§ Data for this exercise:
● ● ● ●
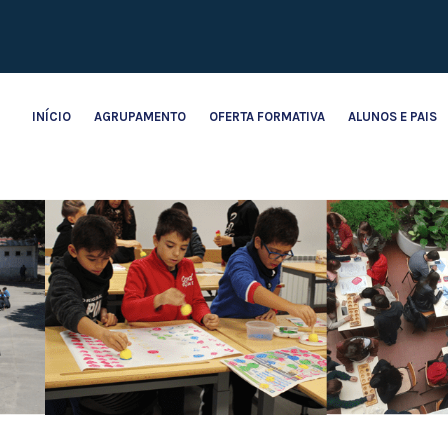
INÍCIO
AGRUPAMENTO
OFERTA FORMATIVA
ALUNOS E PAIS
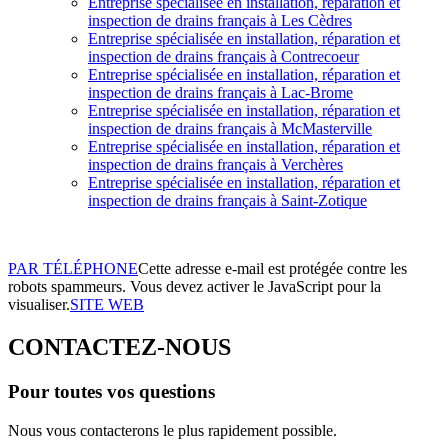
Entreprise spécialisée en installation, réparation et
inspection de drains français à Les Cèdres
Entreprise spécialisée en installation, réparation et
inspection de drains français à Contrecoeur
Entreprise spécialisée en installation, réparation et
inspection de drains français à Lac-Brome
Entreprise spécialisée en installation, réparation et
inspection de drains français à McMasterville
Entreprise spécialisée en installation, réparation et
inspection de drains français à Verchères
Entreprise spécialisée en installation, réparation et
inspection de drains français à Saint-Zotique
PAR TÉLÉPHONE
Cette adresse e-mail est protégée contre les
robots spammeurs. Vous devez activer le JavaScript pour la
visualiser.
SITE WEB
CONTACTEZ-NOUS
Pour toutes vos questions
Nous vous contacterons le plus rapidement possible.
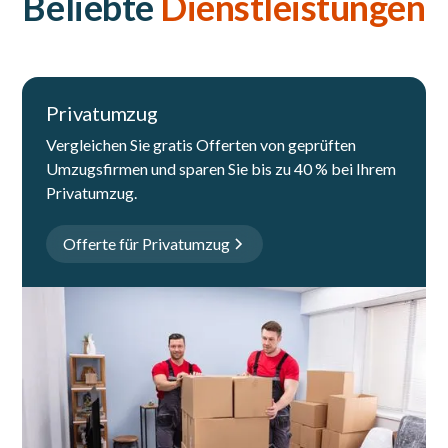
Beliebte
Dienstleistungen
Privatumzug
Vergleichen Sie gratis Offerten von geprüften
Umzugsfirmen und sparen Sie bis zu 40 % bei Ihrem
Privatumzug.
Offerte für Privatumzug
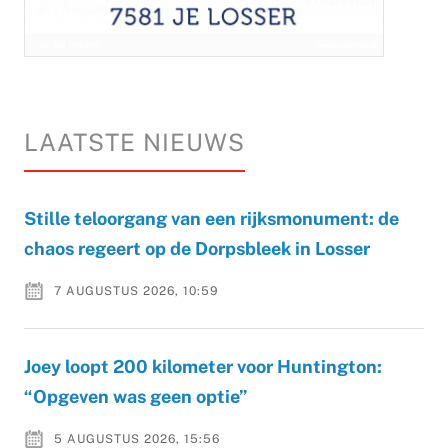
LAATSTE NIEUWS
Stille teloorgang van een rijksmonument: de
chaos regeert op de Dorpsbleek in Losser
7 AUGUSTUS 2026, 10:59
Joey loopt 200 kilometer voor Huntington:
“Opgeven was geen optie”
5 AUGUSTUS 2026, 15:56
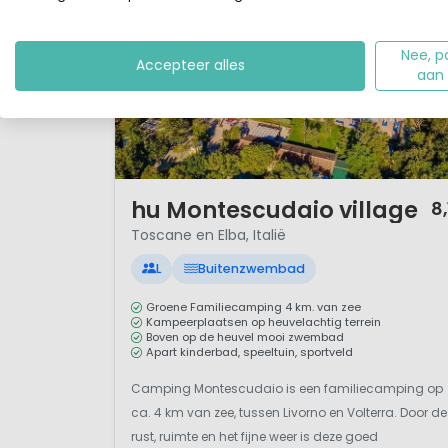
Nee, p
Accepteer alles
aan
1 / 12
hu Montescudaio village
8,
Toscane en Elba, Italië
L
Buitenzwembad
Groene Familiecamping 4 km. van zee
Kampeerplaatsen op heuvelachtig terrein
Boven op de heuvel mooi zwembad
Apart kinderbad, speeltuin, sportveld
Camping Montescudaio is een familiecamping op
ca. 4 km van zee, tussen Livorno en Volterra. Door de
rust, ruimte en het fijne weer is deze goed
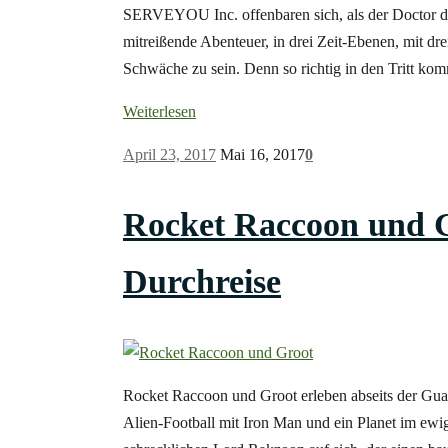
SERVEYOU Inc. offenbaren sich, als der Doctor die
mitreißende Abenteuer, in drei Zeit-Ebenen, mit dr
Schwäche zu sein. Denn so richtig in den Tritt 
Weiterlesen
April 23, 2017
Mai 16, 2017
0
Rocket Raccoon und G
Durchreise
Rocket Raccoon und Groot erleben abseits der Gua
Alien-Football mit Iron Man und ein Planet im ew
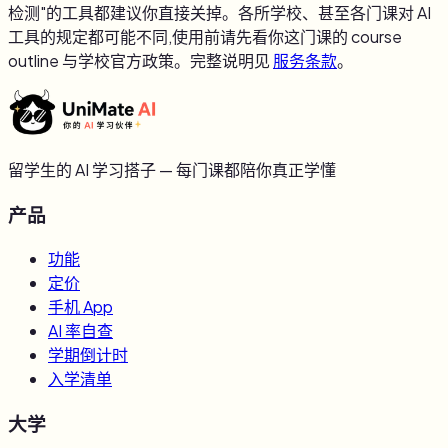
检测"的工具都建议你直接关掉。各所学校、甚至各门课对 AI
工具的规定都可能不同,使用前请先看你这门课的 course
outline 与学校官方政策。完整说明见
服务条款
。
留学生的 AI 学习搭子 — 每门课都陪你真正学懂
产品
功能
定价
手机 App
AI 率自查
学期倒计时
入学清单
大学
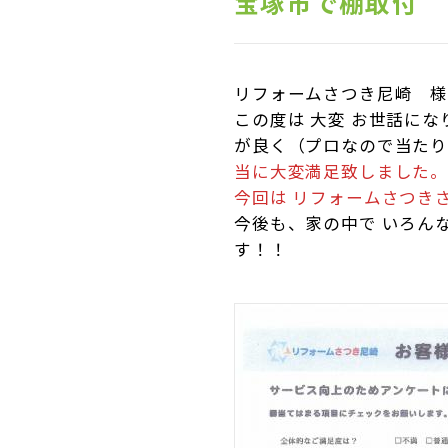
宝塚市で棚取付 
リフォームさつき尼崎 
この度は 大変 お世話に
が良く（プロなので当
当に大変満足致しました
今回は リフォームさつき
今後も、家の中で いろん
す！！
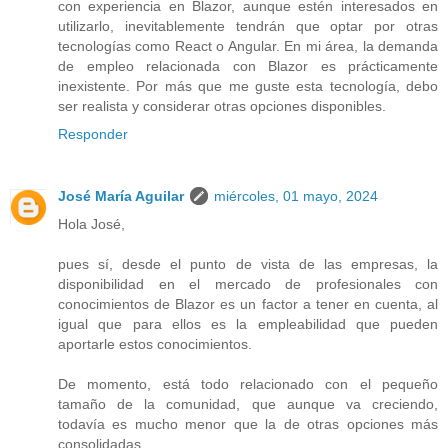
con experiencia en Blazor, aunque estén interesados en
utilizarlo, inevitablemente tendrán que optar por otras
tecnologías como React o Angular. En mi área, la demanda
de empleo relacionada con Blazor es prácticamente
inexistente. Por más que me guste esta tecnología, debo
ser realista y considerar otras opciones disponibles.
Responder
José María Aguilar
miércoles, 01 mayo, 2024
Hola José,
pues sí, desde el punto de vista de las empresas, la
disponibilidad en el mercado de profesionales con
conocimientos de Blazor es un factor a tener en cuenta, al
igual que para ellos es la empleabilidad que pueden
aportarle estos conocimientos.
De momento, está todo relacionado con el pequeño
tamaño de la comunidad, que aunque va creciendo,
todavía es mucho menor que la de otras opciones más
consolidadas.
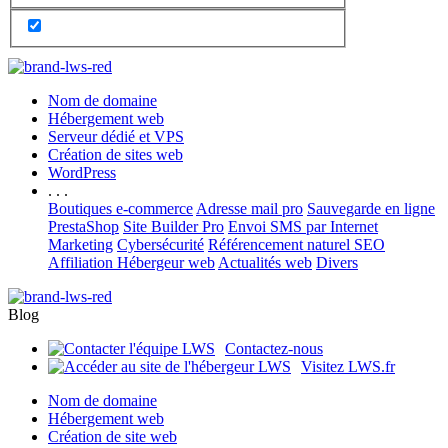
Nom de domaine
Hébergement web
Serveur dédié et VPS
Création de sites web
WordPress
. . .
Boutiques e-commerce
Adresse mail pro
Sauvegarde en ligne
PrestaShop
Site Builder Pro
Envoi SMS par Internet
Marketing
Cybersécurité
Référencement naturel SEO
Affiliation Hébergeur web
Actualités web
Divers
Blog
Contactez-nous
Visitez LWS.fr
Nom de domaine
Hébergement web
Création de site web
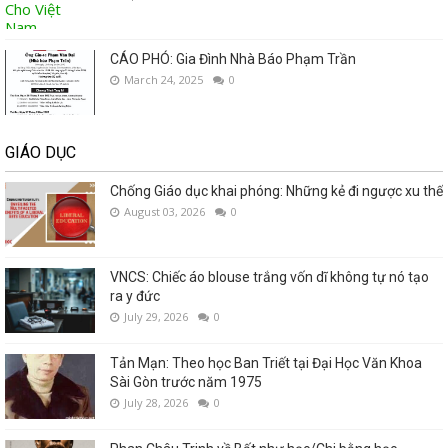
CÁO PHÓ: Gia Đình Nhà Báo Phạm Trần
March 24, 2025
0
GIÁO DỤC
Chống Giáo dục khai phóng: Những kẻ đi ngược xu thế
August 03, 2026
0
VNCS: Chiếc áo blouse trắng vốn dĩ không tự nó tạo
ra y đức
July 29, 2026
0
Tản Mạn: Theo học Ban Triết tại Đại Học Văn Khoa
Sài Gòn trước năm 1975
July 28, 2026
0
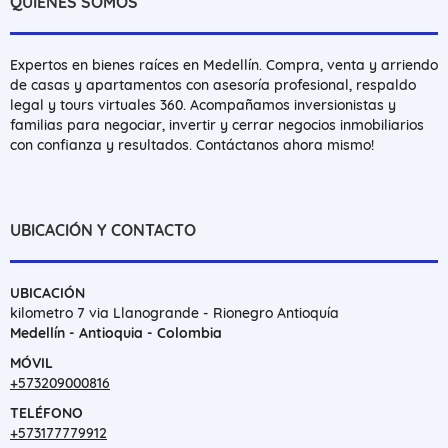
QUIÉNES SOMOS
Expertos en bienes raíces en Medellín. Compra, venta y arriendo
de casas y apartamentos con asesoría profesional, respaldo
legal y tours virtuales 360. Acompañamos inversionistas y
familias para negociar, invertir y cerrar negocios inmobiliarios
con confianza y resultados. Contáctanos ahora mismo!
UBICACIÓN Y CONTACTO
UBICACIÓN
kilometro 7 via Llanogrande - Rionegro Antioquía
Medellín - Antioquia - Colombia
MÓVIL
+573209000816
TELÉFONO
+573177779912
● ● ● ●
§ Problem: Go back to the line that contains "July 28, 2026" and copy it, along with each line after it through the end of the listing above, exactly and without pictures.

§ Output:
July 28, 2026
0
QUIÉNES SOMOS
Expertos en bienes raíces en Medellín. Compra, venta y arriendo
de casas y apartamentos con asesoría profesional, respaldo
legal y tours virtuales 360. Acompañamos inversionistas y
familias para negociar, invertir y cerrar negocios inmobiliarios
con confianza y resultados. Contáctanos ahora mismo!
UBICACIÓN Y CONTACTO
UBICACIÓN
kilometro 7 via Llanogrande - Rionegro Antioquía
Medellín - Antioquia - Colombia
MÓVIL
+573209000816
TELÉFONO
+573177779912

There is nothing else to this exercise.